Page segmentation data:
-=-=-=-=-
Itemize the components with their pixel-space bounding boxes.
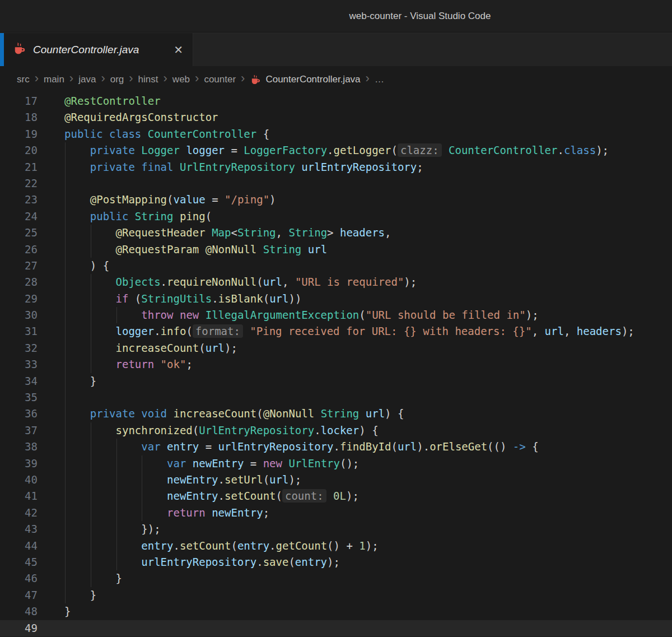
line-number: 24 [0,208,50,225]
code-text [64,175,672,192]
code-line[interactable]: 21 private final UrlEntryRepository urlE… [0,159,672,175]
chevron-right-icon: › [366,72,370,85]
code-line[interactable]: 49 [0,620,672,636]
indent-guide [116,472,117,488]
editor[interactable]: 17@RestController18@RequiredArgsConstruc… [0,93,672,636]
indent-guide [65,258,66,274]
line-number: 18 [0,109,50,125]
indent-guide [65,554,66,570]
code-text: @RequestHeader Map<String, String> heade… [64,225,672,241]
breadcrumb-label: … [375,74,384,85]
indent-guide [65,241,66,258]
code-text: } [64,603,672,620]
indent-guide [91,455,91,472]
code-line[interactable]: 39 var newEntry = new UrlEntry(); [0,455,672,472]
line-number: 47 [0,587,50,603]
code-text: } [64,587,672,603]
code-line[interactable]: 34 } [0,373,672,389]
code-line[interactable]: 22 [0,175,672,192]
code-text: if (StringUtils.isBlank(url)) [64,291,672,307]
chevron-right-icon: › [101,72,105,85]
code-text: urlEntryRepository.save(entry); [64,554,672,570]
tab-bar: CounterController.java ✕ [0,32,672,66]
code-line[interactable]: 20 private Logger logger = LoggerFactory… [0,142,672,159]
line-number: 27 [0,258,50,274]
code-line[interactable]: 32 increaseCount(url); [0,340,672,356]
line-number: 34 [0,373,50,389]
line-number: 17 [0,93,50,109]
indent-guide [91,241,91,258]
breadcrumb-item-org[interactable]: org [110,74,124,85]
indent-guide [65,587,66,603]
breadcrumb-item-countercontroller-java[interactable]: CounterController.java [250,74,360,86]
code-line[interactable]: 24 public String ping( [0,208,672,225]
line-number: 32 [0,340,50,356]
indent-guide [65,307,66,323]
code-line[interactable]: 27 ) { [0,258,672,274]
code-line[interactable]: 48} [0,603,672,620]
code-line[interactable]: 29 if (StringUtils.isBlank(url)) [0,291,672,307]
code-line[interactable]: 40 newEntry.setUrl(url); [0,472,672,488]
indent-guide [142,488,142,504]
indent-guide [91,538,91,554]
code-line[interactable]: 46 } [0,570,672,587]
breadcrumb-item-counter[interactable]: counter [204,74,236,85]
breadcrumb-item-main[interactable]: main [44,74,64,85]
breadcrumb-label: hinst [138,74,158,85]
code-line[interactable]: 44 entry.setCount(entry.getCount() + 1); [0,538,672,554]
breadcrumb-item-web[interactable]: web [172,74,190,85]
code-line[interactable]: 36 private void increaseCount(@NonNull S… [0,406,672,422]
breadcrumb-label: counter [204,74,236,85]
indent-guide [91,307,91,323]
code-line[interactable]: 19public class CounterController { [0,126,672,142]
code-line[interactable]: 38 var entry = urlEntryRepository.findBy… [0,439,672,455]
code-text: } [64,570,672,587]
code-line[interactable]: 45 urlEntryRepository.save(entry); [0,554,672,570]
code-line[interactable]: 33 return "ok"; [0,356,672,373]
code-line[interactable]: 31 logger.info(format: "Ping received fo… [0,323,672,340]
code-line[interactable]: 37 synchronized(UrlEntryRepository.locke… [0,422,672,439]
code-text: public String ping( [64,208,672,225]
line-number: 19 [0,126,50,142]
indent-guide [116,439,117,455]
indent-guide [91,225,91,241]
code-line[interactable]: 25 @RequestHeader Map<String, String> he… [0,225,672,241]
indent-guide [65,422,66,439]
breadcrumb-item-java[interactable]: java [78,74,96,85]
line-number: 28 [0,274,50,290]
code-text: increaseCount(url); [64,340,672,356]
code-text: synchronized(UrlEntryRepository.locker) … [64,422,672,439]
left-accent-bar [0,33,4,66]
indent-guide [65,356,66,373]
indent-guide [91,422,91,439]
breadcrumb-item-more[interactable]: … [375,74,384,85]
code-line[interactable]: 47 } [0,587,672,603]
indent-guide [91,521,91,537]
breadcrumb-item-hinst[interactable]: hinst [138,74,158,85]
chevron-right-icon: › [35,72,39,85]
tab-countercontroller-java[interactable]: CounterController.java ✕ [4,33,193,66]
indent-guide [116,307,117,323]
code-line[interactable]: 35 [0,389,672,406]
indent-guide [65,472,66,488]
code-line[interactable]: 26 @RequestParam @NonNull String url [0,241,672,258]
code-text: entry.setCount(entry.getCount() + 1); [64,538,672,554]
breadcrumb-item-src[interactable]: src [17,74,30,85]
code-line[interactable]: 18@RequiredArgsConstructor [0,109,672,125]
breadcrumb-label: CounterController.java [265,74,360,85]
code-line[interactable]: 28 Objects.requireNonNull(url, "URL is r… [0,274,672,290]
code-text: private void increaseCount(@NonNull Stri… [64,406,672,422]
indent-guide [116,538,117,554]
code-line[interactable]: 17@RestController [0,93,672,109]
code-line[interactable]: 30 throw new IllegalArgumentException("U… [0,307,672,323]
indent-guide [65,406,66,422]
breadcrumb-label: java [78,74,96,85]
code-line[interactable]: 41 newEntry.setCount(count: 0L); [0,488,672,504]
close-icon[interactable]: ✕ [171,43,186,57]
code-line[interactable]: 23 @PostMapping(value = "/ping") [0,192,672,208]
code-line[interactable]: 43 }); [0,521,672,537]
line-number: 22 [0,175,50,192]
line-number: 29 [0,291,50,307]
code-line[interactable]: 42 return newEntry; [0,505,672,521]
chevron-right-icon: › [241,72,245,85]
-=-=-=-=-
BRIEF:
Send back the entries above exactly. Skip the images.

ANSWER TO THE EXERCISE:
Itemize the components with their pixel-space bounding boxes.
line-number: 24 [0,208,50,225]
code-text [64,175,672,192]
code-line[interactable]: 21 private final UrlEntryRepository urlE… [0,159,672,175]
chevron-right-icon: › [366,72,370,85]
code-line[interactable]: 49 [0,620,672,636]
indent-guide [116,472,117,488]
editor[interactable]: 17@RestController18@RequiredArgsConstruc… [0,93,672,636]
indent-guide [65,258,66,274]
line-number: 18 [0,109,50,125]
indent-guide [65,554,66,570]
code-text: @RequestHeader Map<String, String> heade… [64,225,672,241]
breadcrumb-label: … [375,74,384,85]
indent-guide [65,241,66,258]
code-text: } [64,603,672,620]
indent-guide [91,455,91,472]
code-line[interactable]: 39 var newEntry = new UrlEntry(); [0,455,672,472]
line-number: 47 [0,587,50,603]
code-text: } [64,587,672,603]
code-line[interactable]: 34 } [0,373,672,389]
code-line[interactable]: 22 [0,175,672,192]
code-text: if (StringUtils.isBlank(url)) [64,291,672,307]
chevron-right-icon: › [101,72,105,85]
code-text: urlEntryRepository.save(entry); [64,554,672,570]
tab-bar: CounterController.java ✕ [0,32,672,66]
code-line[interactable]: 20 private Logger logger = LoggerFactory… [0,142,672,159]
line-number: 27 [0,258,50,274]
code-line[interactable]: 32 increaseCount(url); [0,340,672,356]
line-number: 34 [0,373,50,389]
line-number: 17 [0,93,50,109]
indent-guide [91,241,91,258]
breadcrumb-item-org[interactable]: org [110,74,124,85]
indent-guide [65,587,66,603]
breadcrumb-item-countercontroller-java[interactable]: CounterController.java [250,74,360,86]
code-line[interactable]: 24 public String ping( [0,208,672,225]
line-number: 32 [0,340,50,356]
indent-guide [65,307,66,323]
code-line[interactable]: 27 ) { [0,258,672,274]
code-line[interactable]: 48} [0,603,672,620]
code-line[interactable]: 29 if (StringUtils.isBlank(url)) [0,291,672,307]
code-line[interactable]: 40 newEntry.setUrl(url); [0,472,672,488]
indent-guide [142,488,142,504]
indent-guide [91,538,91,554]
code-line[interactable]: 46 } [0,570,672,587]
breadcrumb-item-counter[interactable]: counter [204,74,236,85]
breadcrumb-item-main[interactable]: main [44,74,64,85]
breadcrumb-label: hinst [138,74,158,85]
code-line[interactable]: 44 entry.setCount(entry.getCount() + 1); [0,538,672,554]
breadcrumb-item-web[interactable]: web [172,74,190,85]
code-line[interactable]: 36 private void increaseCount(@NonNull S… [0,406,672,422]
breadcrumb-label: counter [204,74,236,85]
indent-guide [91,307,91,323]
code-line[interactable]: 19public class CounterController { [0,126,672,142]
code-line[interactable]: 38 var entry = urlEntryRepository.findBy… [0,439,672,455]
code-text: } [64,570,672,587]
code-line[interactable]: 45 urlEntryRepository.save(entry); [0,554,672,570]
code-line[interactable]: 33 return "ok"; [0,356,672,373]
code-line[interactable]: 31 logger.info(format: "Ping received fo… [0,323,672,340]
code-line[interactable]: 37 synchronized(UrlEntryRepository.locke… [0,422,672,439]
code-text: public String ping( [64,208,672,225]
line-number: 19 [0,126,50,142]
indent-guide [116,439,117,455]
indent-guide [91,225,91,241]
code-line[interactable]: 25 @RequestHeader Map<String, String> he… [0,225,672,241]
indent-guide [65,422,66,439]
breadcrumb-item-java[interactable]: java [78,74,96,85]
line-number: 28 [0,274,50,290]
code-text: increaseCount(url); [64,340,672,356]
code-text: synchronized(UrlEntryRepository.locker) … [64,422,672,439]
left-accent-bar [0,33,4,66]
indent-guide [65,356,66,373]
indent-guide [91,422,91,439]
breadcrumb-item-more[interactable]: … [375,74,384,85]
code-line[interactable]: 47 } [0,587,672,603]
indent-guide [91,521,91,537]
breadcrumb-item-hinst[interactable]: hinst [138,74,158,85]
chevron-right-icon: › [35,72,39,85]
tab-countercontroller-java[interactable]: CounterController.java ✕ [4,33,193,66]
indent-guide [116,307,117,323]
code-line[interactable]: 35 [0,389,672,406]
indent-guide [65,472,66,488]
code-line[interactable]: 26 @RequestParam @NonNull String url [0,241,672,258]
code-text: entry.setCount(entry.getCount() + 1); [64,538,672,554]
breadcrumb-item-src[interactable]: src [17,74,30,85]
code-line[interactable]: 18@RequiredArgsConstructor [0,109,672,125]
breadcrumb-label: CounterController.java [265,74,360,85]
code-line[interactable]: 28 Objects.requireNonNull(url, "URL is r… [0,274,672,290]
code-text: private void increaseCount(@NonNull Stri… [64,406,672,422]
indent-guide [116,538,117,554]
code-line[interactable]: 17@RestController [0,93,672,109]
code-line[interactable]: 30 throw new IllegalArgumentException("U… [0,307,672,323]
indent-guide [65,406,66,422]
breadcrumb-label: java [78,74,96,85]
code-line[interactable]: 41 newEntry.setCount(count: 0L); [0,488,672,504]
close-icon[interactable]: ✕ [171,43,186,57]
code-line[interactable]: 23 @PostMapping(value = "/ping") [0,192,672,208]
code-line[interactable]: 43 }); [0,521,672,537]
line-number: 22 [0,175,50,192]
line-number: 29 [0,291,50,307]
code-line[interactable]: 42 return newEntry; [0,505,672,521]
chevron-right-icon: › [241,72,245,85]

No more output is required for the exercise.